§ **Task**
Write out the records that appear below, verbatim and complete, but without pictures.

** Provided data follows **

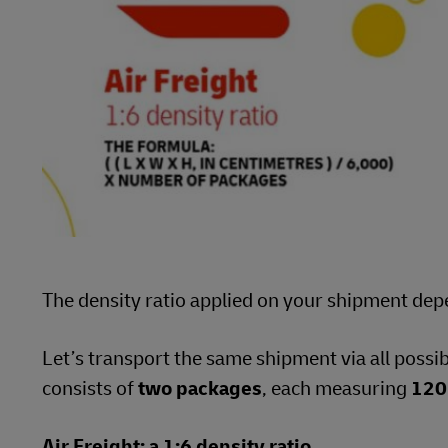
The density ratio applied on your shipment dep
Let’s transport the same shipment via all possi
consists of
two packages
, each measuring
120
Air Freight: a 1:6 density ratio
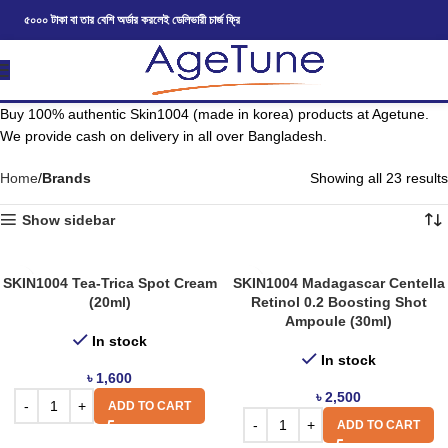
৫০০০ টাকা বা তার বেশি অর্ডার করলেই ডেলিভারী চার্জ ফ্রি
Buy 100% authentic Skin1004 (made in korea) products at Agetune.
We provide cash on delivery in all over Bangladesh.
Home
Brands
Showing all 23 results
Show sidebar
SKIN1004 Tea-Trica Spot Cream
SKIN1004 Madagascar Centella
(20ml)
Retinol 0.2 Boosting Shot
Ampoule (30ml)
In stock
In stock
৳
1,600
৳
2,500
ADD TO CART
ADD TO CART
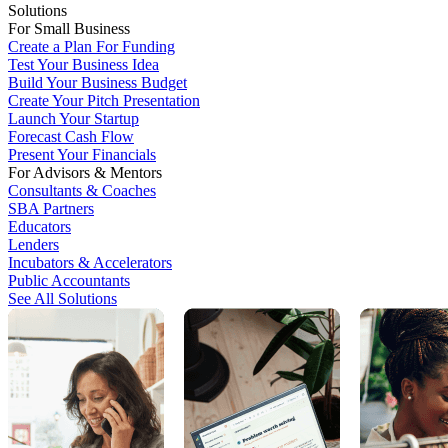
Solutions
For Small Business
Create a Plan For Funding
Test Your Business Idea
Build Your Business Budget
Create Your Pitch Presentation
Launch Your Startup
Forecast Cash Flow
Present Your Financials
For Advisors & Mentors
Consultants & Coaches
SBA Partners
Educators
Lenders
Incubators & Accelerators
Public Accountants
See All Solutions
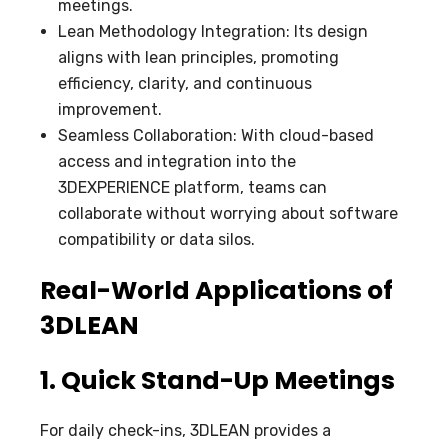
meetings.
Lean Methodology Integration: Its design
aligns with lean principles, promoting
efficiency, clarity, and continuous
improvement.
Seamless Collaboration: With cloud-based
access and integration into the
3DEXPERIENCE platform, teams can
collaborate without worrying about software
compatibility or data silos.
Real-World Applications of
3DLEAN
1. Quick Stand-Up Meetings
For daily check-ins, 3DLEAN provides a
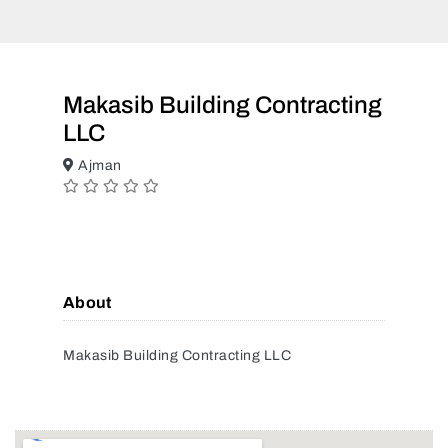
Makasib Building Contracting
LLC
Ajman
About
Makasib Building Contracting LLC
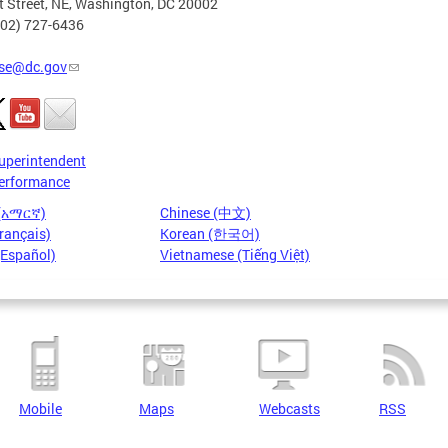
t Street, NE, Washington, DC 20002
202) 727-6436
se@dc.gov
uperintendent
erformance
 (አማርኛ)
Chinese (中文)
rançais)
Korean (한국어)
(Español)
Vietnamese (Tiếng Việt)
Mobile
Maps
Webcasts
RSS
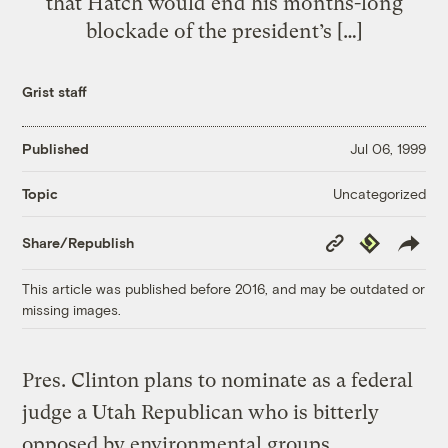
that Hatch would end his months-long
blockade of the president’s […]
Grist staff
Published
Jul 06, 1999
Uncategorized
Topic
Copy
Republish
Share/Republish
Link
This article was published before 2016, and may be outdated or
missing images.
Pres. Clinton plans to nominate as a federal
judge a Utah Republican who is bitterly
opposed by environmental groups,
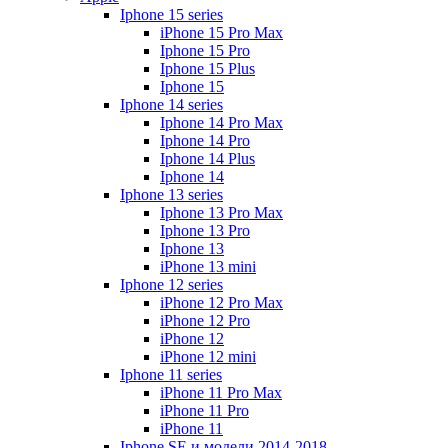
Iphone 15 series
iPhone 15 Pro Max
Iphone 15 Pro
Iphone 15 Plus
Iphone 15
Iphone 14 series
Iphone 14 Pro Max
Iphone 14 Pro
Iphone 14 Plus
Iphone 14
Iphone 13 series
Iphone 13 Pro Max
Iphone 13 Pro
Iphone 13
iPhone 13 mini
Iphone 12 series
iPhone 12 Pro Max
iPhone 12 Pro
iPhone 12
iPhone 12 mini
Iphone 11 series
iPhone 11 Pro Max
iPhone 11 Pro
iPhone 11
Iphone SE и модели 2014-2018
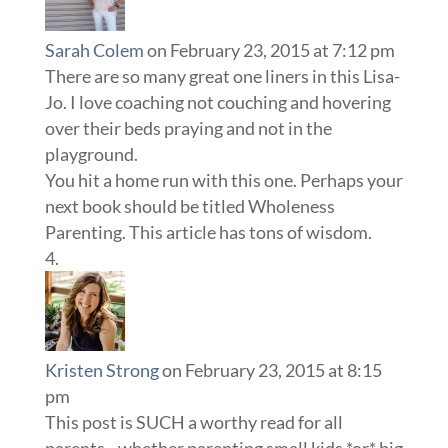
Sarah Colem
on February 23, 2015 at 7:12 pm
There are so many great one liners in this Lisa-
Jo. I love coaching not couching and hovering
over their beds praying and not in the
playground.
You hit a home run with this one. Perhaps your
next book should be titled Wholeness
Parenting. This article has tons of wisdom.
Kristen Strong
on February 23, 2015 at 8:15
pm
This post is SUCH a worthy read for all
parents…whether parenting small kids *or* big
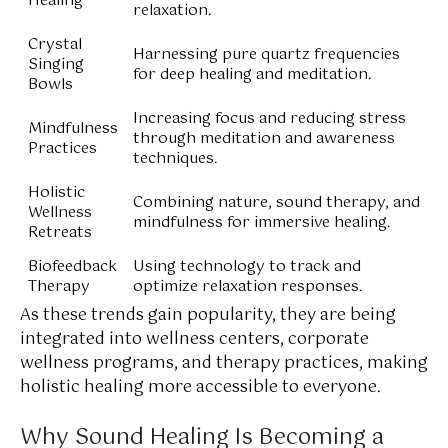
Healing
relaxation.
Crystal
Harnessing pure quartz frequencies
Singing
for deep healing and meditation.
Bowls
Increasing focus and reducing stress
Mindfulness
through meditation and awareness
Practices
techniques.
Holistic
Combining nature, sound therapy, and
Wellness
mindfulness for immersive healing.
Retreats
Biofeedback
Using technology to track and
Therapy
optimize relaxation responses.
As these trends gain popularity, they are being
integrated into wellness centers, corporate
wellness programs, and therapy practices, making
holistic healing more accessible to everyone.
Why Sound Healing Is Becoming a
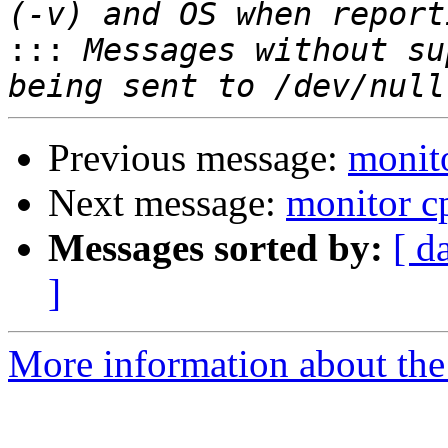
:::
 Messages without su
Previous message:
monito
Next message:
monitor cp
Messages sorted by:
[ d
]
More information about the 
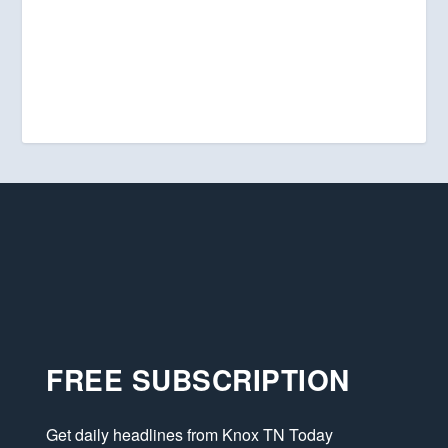
FREE SUBSCRIPTION
Get daily headlines from Knox TN Today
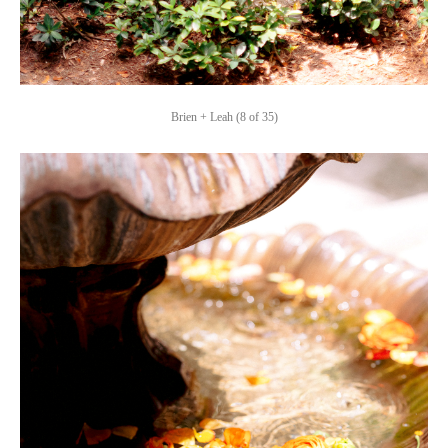
Brien + Leah (8 of 35)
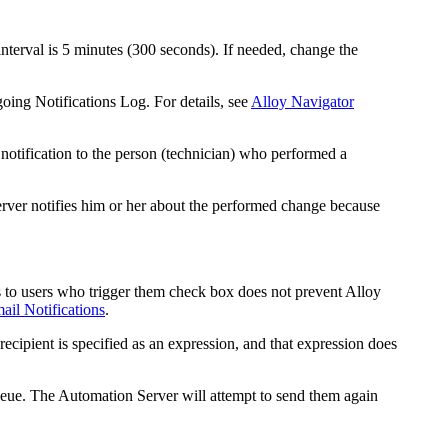
nterval is 5 minutes (300 seconds). If needed, change the
oing Notifications Log. For details, see
Alloy Navigator
notification to the person (technician) who performed a
erver notifies him or her about the performed change because
s to users who trigger them
check box does not prevent Alloy
il Notifications
.
ecipient is specified as an expression, and that expression does
ueue
. The Automation Server will attempt to send them again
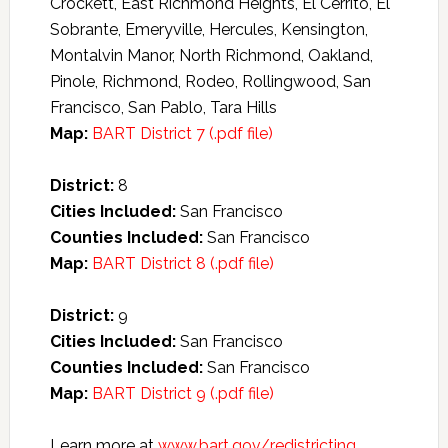
Crockett, East Richmond Heights, El Cerrito, El
Sobrante, Emeryville, Hercules, Kensington,
Montalvin Manor, North Richmond, Oakland,
Pinole, Richmond, Rodeo, Rollingwood, San
Francisco, San Pablo, Tara Hills
Map:
BART District 7 (.pdf file)
District:
8
Cities Included:
San Francisco
Counties Included:
San Francisco
Map:
BART District 8 (.pdf file)
District:
9
Cities Included:
San Francisco
Counties Included:
San Francisco
Map:
BART District 9 (.pdf file)
Learn more at
www.bart.gov/redistricting
.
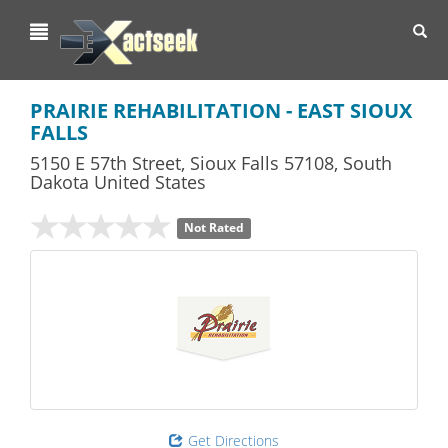
Toggl
navig
PRAIRIE REHABILITATION - EAST SIOUX
FALLS
5150 E 57th Street
,
Sioux Falls
57108,
South
Dakota
United States
Not Rated
Get Directions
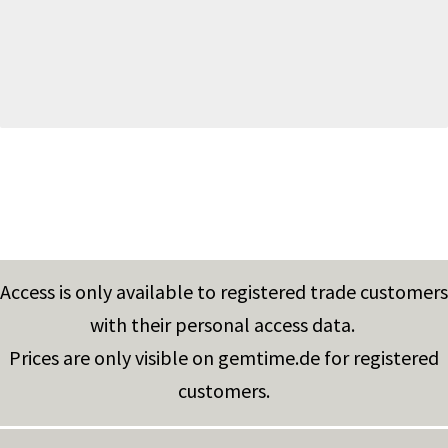
Access is only available to registered trade customers
with their personal access data.
Prices are only visible on gemtime.de for registered
customers.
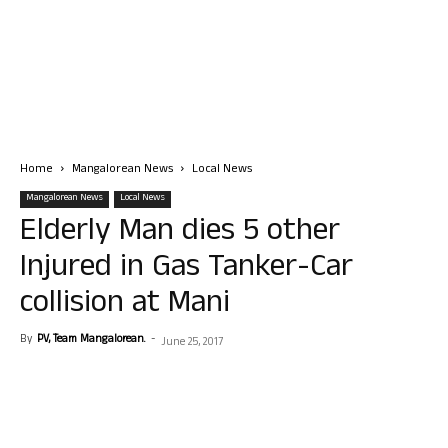
Home
Mangalorean News
Local News
Mangalorean News
Local News
Elderly Man dies 5 other
Injured in Gas Tanker-Car
collision at Mani
By
PV, Team Mangalorean.
-
June 25, 2017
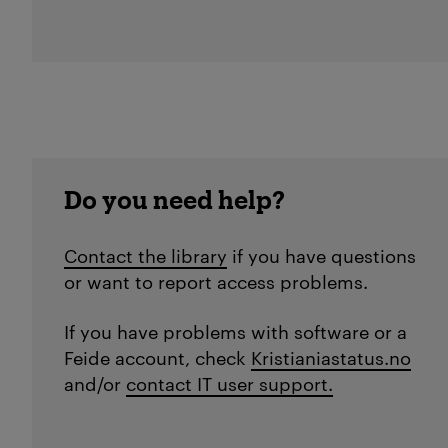
Do you need help?
Contact the library
if you have questions
or want to report access problems.
If you have problems with software or a
Feide account, check
Kristianiastatus.no
and/or
contact IT user support.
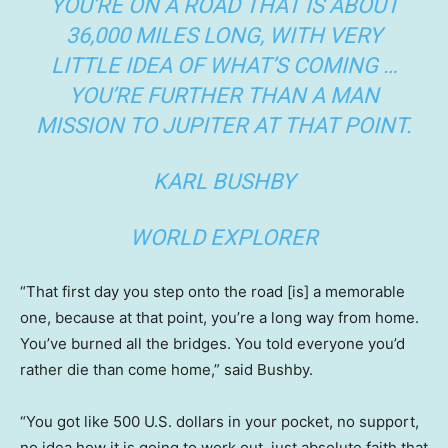
YOU’RE ON A ROAD THAT IS ABOUT
36,000 MILES LONG, WITH VERY
LITTLE IDEA OF WHAT’S COMING …
YOU’RE FURTHER THAN A MAN
MISSION TO JUPITER AT THAT POINT.
KARL BUSHBY
WORLD EXPLORER
“That first day you step onto the road [is] a memorable
one, because at that point, you’re a long way from home.
You’ve burned all the bridges. You told everyone you’d
rather die than come home,” said Bushby.
“You got like 500 U.S. dollars in your pocket, no support,
no idea how it is going to work out, just absolute faith that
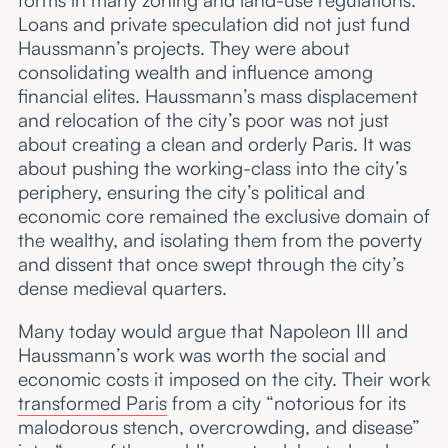
Loans and private speculation did not just fund
Haussmann’s projects. They were about
consolidating wealth and influence among
financial elites. Haussmann’s mass displacement
and relocation of the city’s poor was not just
about creating a clean and orderly Paris. It was
about pushing the working-class into the city’s
periphery, ensuring the city’s political and
economic core remained the exclusive domain of
the wealthy, and isolating them from the poverty
and dissent that once swept through the city’s
dense medieval quarters.
Many today would argue that Napoleon III and
Haussmann’s work was worth the social and
economic costs it imposed on the city. Their work
transformed Paris
from a city “notorious for its
malodorous stench, overcrowding, and disease”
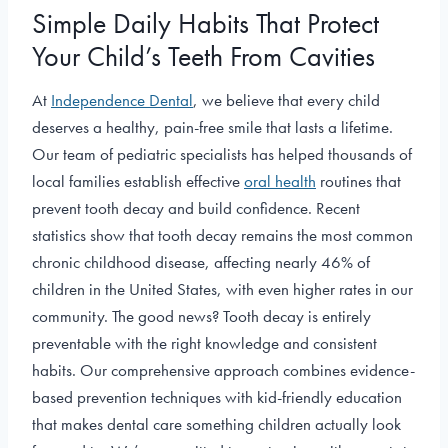
Simple Daily Habits That Protect
Your Child’s Teeth From Cavities
At
Independence Dental
, we believe that every child
deserves a healthy, pain-free smile that lasts a lifetime.
Our team of pediatric specialists has helped thousands of
local families establish effective
oral health
routines that
prevent tooth decay and build confidence. Recent
statistics show that tooth decay remains the most common
chronic childhood disease, affecting nearly 46% of
children in the United States, with even higher rates in our
community. The good news? Tooth decay is entirely
preventable with the right knowledge and consistent
habits. Our comprehensive approach combines evidence-
based prevention techniques with kid-friendly education
that makes dental care something children actually look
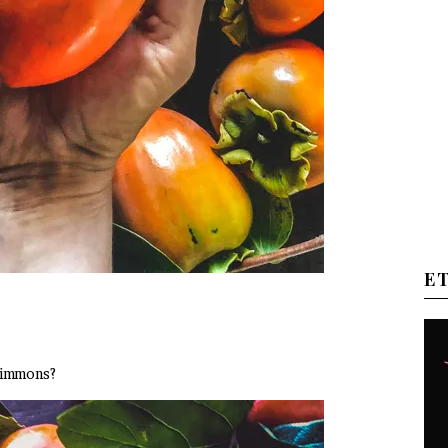
E
rsimmons?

** End of Provided data **

§ **Your solution**
The density ratio applied on your shipment dep
Let’s transport the same shipment via all possi
consists of
two packages
, each measuring
120
Air Freight: a 1:6 density ratio
৫০০০ টাকা বা তার বেশি অর্ডার করলেই ডেলিভারী চার্জ ফ্রি
Buy 100% authentic Skin1004 (made in korea) products at Agetune.
We provide cash on delivery in all over Bangladesh.
Home
Brands
Showing all 23 results
Show sidebar
SKIN1004 Tea-Trica Spot Cream
SKIN1004 Madagascar Centella
(20ml)
Retinol 0.2 Boosting Shot
Ampoule (30ml)
In stock
In stock
৳
1,600
৳
2,500
ADD TO CART
ADD TO CART
Solutions
For Small Business
Create a Plan For Funding
Test Your Business Idea
Build Your Business Budget
Create Your Pitch Presentation
Launch Your Startup
Forecast Cash Flow
Present Your Financials
For Advisors & Mentors
Consultants & Coaches
SBA Partners
Educators
Lenders
Incubators & Accelerators
Public Accountants
See All Solutions
meetings.
Lean Methodology Integration: Its design
aligns with lean principles, promoting
efficiency, clarity, and continuous
improvement.
Seamless Collaboration: With cloud-based
access and integration into the
3DEXPERIENCE platform, teams can
collaborate without worrying about software
compatibility or data silos.
Real-World Applications of
3DLEAN
1. Quick Stand-Up Meetings
For daily check-ins, 3DLEAN provides a
Makasib Building Contracting
LLC
Ajman
About
Makasib Building Contracting LLC
t Street, NE, Washington, DC 20002
202) 727-6436
se@dc.gov
uperintendent
erformance
 (አማርኛ)
Chinese (中文)
rançais)
Korean (한국어)
(Español)
Vietnamese (Tiếng Việt)
Mobile
Maps
Webcasts
RSS
that Hatch would end his months-long
blockade of the president’s […]
Grist staff
Published
Jul 06, 1999
Uncategorized
Topic
Copy
Republish
Share/Republish
Link
This article was published before 2016, and may be outdated or
missing images.
Pres. Clinton plans to nominate as a federal
judge a Utah Republican who is bitterly
opposed by environmental groups,
Iphone 15 series
iPhone 15 Pro Max
Iphone 15 Pro
Iphone 15 Plus
Iphone 15
Iphone 14 series
Iphone 14 Pro Max
Iphone 14 Pro
Iphone 14 Plus
Iphone 14
Iphone 13 series
Iphone 13 Pro Max
Iphone 13 Pro
Iphone 13
iPhone 13 mini
Iphone 12 series
iPhone 12 Pro Max
iPhone 12 Pro
iPhone 12
iPhone 12 mini
Iphone 11 series
iPhone 11 Pro Max
iPhone 11 Pro
iPhone 11
Iphone SE и модели 2014-2018
Sarah Colem
on February 23, 2015 at 7:12 pm
There are so many great one liners in this Lisa-
Jo. I love coaching not couching and hovering
over their beds praying and not in the
playground.
You hit a home run with this one. Perhaps your
next book should be titled Wholeness
Parenting. This article has tons of wisdom.
Kristen Strong
on February 23, 2015 at 8:15
pm
This post is SUCH a worthy read for all
parents…whether parenting small kids *or* big
Healing
relaxation.
Crystal
Harnessing pure quartz frequencies
Singing
for deep healing and meditation.
Bowls
Increasing focus and reducing stress
Mindfulness
through meditation and awareness
Practices
techniques.
Holistic
Combining nature, sound therapy, and
Wellness
mindfulness for immersive healing.
Retreats
Biofeedback
Using technology to track and
Therapy
optimize relaxation responses.
As these trends gain popularity, they are being
integrated into wellness centers, corporate
wellness programs, and therapy practices, making
holistic healing more accessible to everyone.
Why Sound Healing Is Becoming a
:::
 Messages without su
Previous message:
monito
Next message:
monitor cp
Messages sorted by:
[ d
]
More information about the 
FREE SUBSCRIPTION
Get daily headlines from Knox TN Today
Brien + Leah (8 of 35)
nterval is 5 minutes (300 seconds). If needed, change the
oing Notifications Log. For details, see
Alloy Navigator
notification to the person (technician) who performed a
erver notifies him or her about the performed change because
s to users who trigger them
check box does not prevent Alloy
il Notifications
.
ecipient is specified as an expression, and that expression does
ueue
. The Automation Server will attempt to send them again
Crockett, East Richmond Heights, El Cerrito, El
Sobrante, Emeryville, Hercules, Kensington,
Montalvin Manor, North Richmond, Oakland,
Pinole, Richmond, Rodeo, Rollingwood, San
Francisco, San Pablo, Tara Hills
Map:
BART District 7 (.pdf file)
District:
8
Cities Included:
San Francisco
Counties Included:
San Francisco
Map:
BART District 8 (.pdf file)
District:
9
Cities Included:
San Francisco
Counties Included:
San Francisco
Map:
BART District 9 (.pdf file)
Learn more at
www.bart.gov/redistricting
.
Toggl
navig
PRAIRIE REHABILITATION - EAST SIOUX
FALLS
5150 E 57th Street
,
Sioux Falls
57108,
South
Dakota
United States
Not Rated
Get Directions
Access is only available to registered trade customers
with their personal access data.
Prices are only visible on gemtime.de for registered
customers.
Home
Mangalorean News
Local News
Mangalorean News
Local News
Elderly Man dies 5 other
Injured in Gas Tanker-Car
collision at Mani
By
PV, Team Mangalorean.
-
June 25, 2017
Do you need help?
Contact the library
if you have questions
or want to report access problems.
If you have problems with software or a
Feide account, check
Kristianiastatus.no
and/or
contact IT user support.
YOU’RE ON A ROAD THAT IS ABOUT
36,000 MILES LONG, WITH VERY
LITTLE IDEA OF WHAT’S COMING …
YOU’RE FURTHER THAN A MAN
MISSION TO JUPITER AT THAT POINT.
KARL BUSHBY
WORLD EXPLORER
“That first day you step onto the road [is] a memorable
one, because at that point, you’re a long way from home.
You’ve burned all the bridges. You told everyone you’d
rather die than come home,” said Bushby.
“You got like 500 U.S. dollars in your pocket, no support,
no idea how it is going to work out, just absolute faith that
Loans and private speculation did not just fund
Haussmann’s projects. They were about
consolidating wealth and influence among
financial elites. Haussmann’s mass displacement
and relocation of the city’s poor was not just
about creating a clean and orderly Paris. It was
about pushing the working-class into the city’s
periphery, ensuring the city’s political and
economic core remained the exclusive domain of
the wealthy, and isolating them from the poverty
and dissent that once swept through the city’s
dense medieval quarters.
Many today would argue that Napoleon III and
Haussmann’s work was worth the social and
economic costs it imposed on the city. Their work
transformed Paris
from a city “notorious for its
malodorous stench, overcrowding, and disease”
Simple Daily Habits That Protect
Your Child’s Teeth From Cavities
At
Independence Dental
, we believe that every child
deserves a healthy, pain-free smile that lasts a lifetime.
Our team of pediatric specialists has helped thousands of
local families establish effective
oral health
routines that
prevent tooth decay and build confidence. Recent
statistics show that tooth decay remains the most common
chronic childhood disease, affecting nearly 46% of
children in the United States, with even higher rates in our
community. The good news? Tooth decay is entirely
preventable with the right knowledge and consistent
habits. Our comprehensive approach combines evidence-
based prevention techniques with kid-friendly education
that makes dental care something children actually look
E
rsimmons?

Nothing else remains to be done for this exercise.